» **PROBLEM TO SOLVE**
Find "ретте диетолог мамандар" in the material below, then copy that line and every subsequent line to the end, exactly.

====================

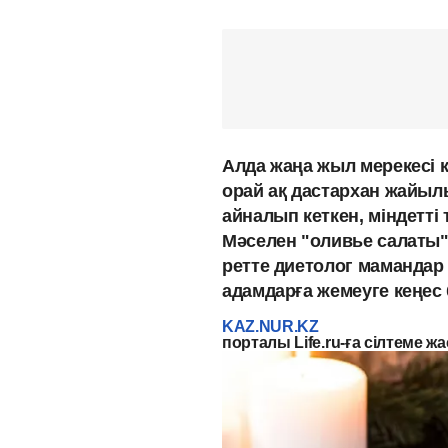
Алда жаңа жыл мерекесі 
орай ақ дастархан жайылы
айналып кеткен, міндетті
Мәселен "оливье салаты"
ретте диетолог мамандар
адамдарға жемеуге кеңес
KAZ.NUR.KZ
порталы Life.ru-ға сілтеме жа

====================

» **ANSWER TO THIS TASK**
ретте диетолог мамандар
адамдарға жемеуге кеңес
KAZ.NUR.KZ
порталы Life.ru-ға сілтеме жа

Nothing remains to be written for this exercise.